### TASK MATERIAL:

———

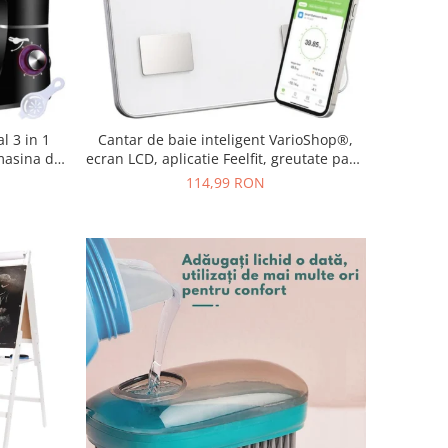
l 3 in 1
Cantar de baie inteligent VarioShop®,
masina de
ecran LCD, aplicatie Feelfit, greutate pana
, accesorii
la 226 kg, BMI, grasime corporala, masa
114,99 RON
musculara si apa corporala, 30x30 cm,
alb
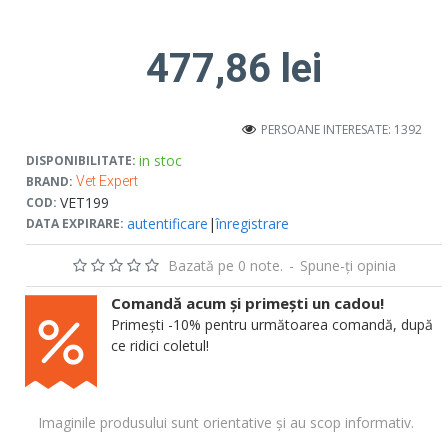
477,86 lei
PERSOANE INTERESATE: 1392
in stoc
DISPONIBILITATE:
BRAND:
Vet Expert
VET199
COD:
autentificare
|
înregistrare
DATA EXPIRARE:
Bazată pe 0 note.
-
Spune-ţi opinia
Comandă acum și primești un cadou!
Primești -10% pentru următoarea comandă, după
ce ridici coletul!
Imaginile produsului sunt orientative și au scop informativ.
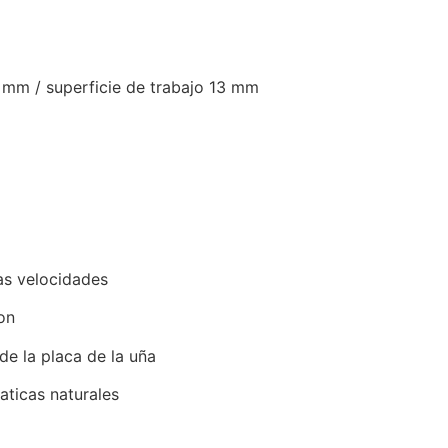
 mm / superficie de trabajo 13 mm
tas velocidades
on
 de la placa de la uña
aticas naturales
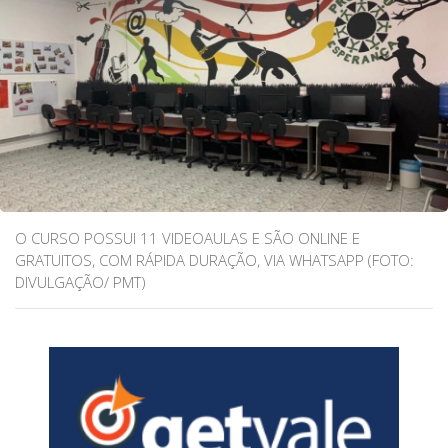
O CURSO POSSUI 11 VIDEOAULAS E SÃO ONLINE E
GRATUITOS, COM RÁPIDA DURAÇÃO, VIA WHATSAPP (FOTO:
DIVULGAÇÃO/ PMT)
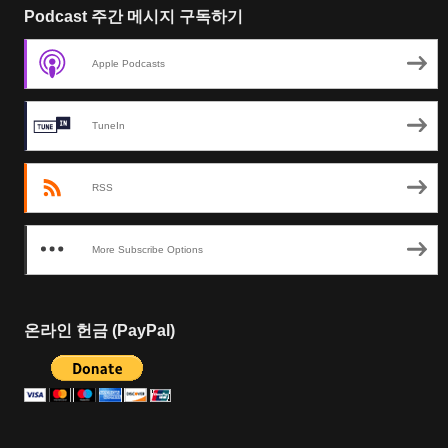
Podcast 주간 메시지 구독하기
Apple Podcasts
TuneIn
RSS
More Subscribe Options
온라인 헌금 (PayPal)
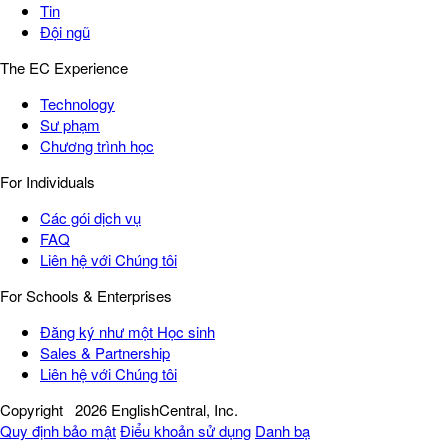
Tin
Đội ngũ
The EC Experience
Technology
Sư phạm
Chương trình học
For Individuals
Các gói dịch vụ
FAQ
Liên hệ với Chúng tôi
For Schools & Enterprises
Đăng ký như một Học sinh
Sales & Partnership
Liên hệ với Chúng tôi
Copyright
2026 EnglishCentral, Inc.
Quy định bảo mật
Điểu khoản sử dụng
Danh bạ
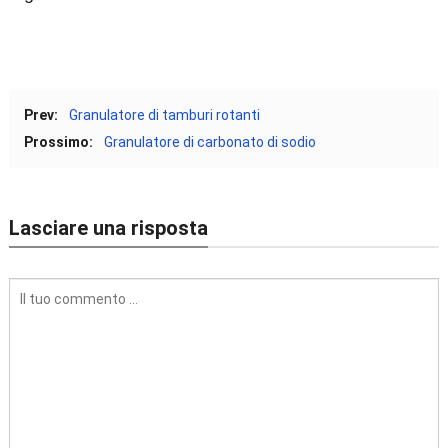
Prev:
Granulatore di tamburi rotanti
Prossimo:
Granulatore di carbonato di sodio
Lasciare una risposta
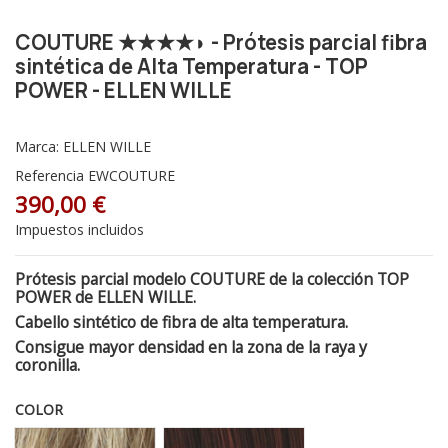
COUTURE ★★★★◗ - Prótesis parcial fibra
sintética de Alta Temperatura - TOP
POWER - ELLEN WILLE
Marca:
ELLEN WILLE
Referencia
EWCOUTURE
390,00 €
Impuestos incluidos
Prótesis parcial modelo COUTURE de la colección TOP
POWER de ELLEN WILLE.
Cabello sintético de fibra de alta temperatura.
Consigue mayor densidad en la zona de la raya y
coronilla.
COLOR
Sandyblonde Rooted - Raíz oscura 16.22.14
Auburn Rooted - Raíz oscura 33.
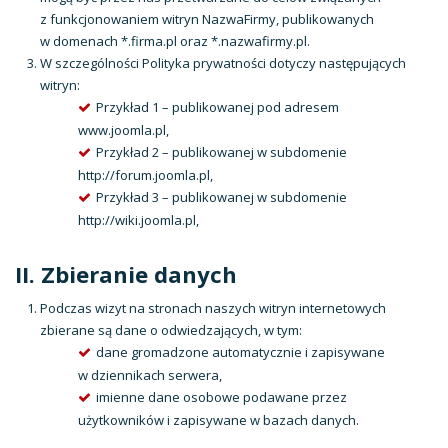
z funkcjonowaniem witryn NazwaFirmy, publikowanych
w domenach *.firma.pl oraz *.nazwafirmy.pl.
W szczególności Polityka prywatności dotyczy następujących
witryn:
Przykład 1 – publikowanej pod adresem
www.joomla.pl,
Przykład 2 – publikowanej w subdomenie
http://forum.joomla.pl,
Przykład 3 – publikowanej w subdomenie
http://wiki.joomla.pl,
II. Zbieranie danych
Podczas wizyt na stronach naszych witryn internetowych
zbierane są dane o odwiedzających, w tym:
dane gromadzone automatycznie i zapisywane
w dziennikach serwera,
imienne dane osobowe podawane przez
użytkowników i zapisywane w bazach danych.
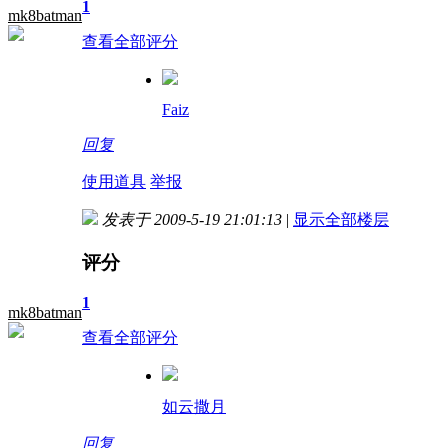
1
mk8batman
查看全部评分
Faiz
回复
使用道具
举报
发表于 2009-5-19 21:01:13
|
显示全部楼层
评分
1
mk8batman
查看全部评分
如云撒月
回复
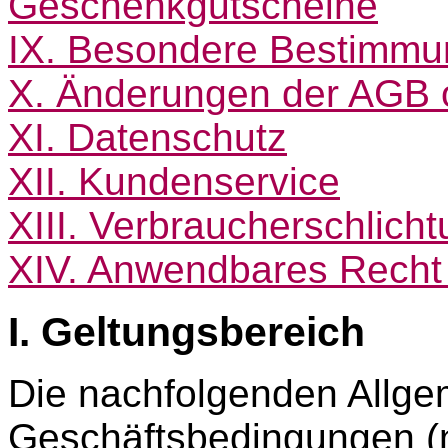
Geschenkgutscheine
IX. Besondere Bestimmun
X. Änderungen der AGB 
XI. Datenschutz
XII. Kundenservice
XIII. Verbraucherschlicht
XIV. Anwendbares Recht
I. Geltungsbereich
Die nachfolgenden Allg
Geschäftsbedingungen (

———

### WHAT THIS TASK INVOLVES:
Lines with the word "oscura": report how many there are in the entries, as a bare number.

### SOLUTION FOR THIS PROBLEM:
2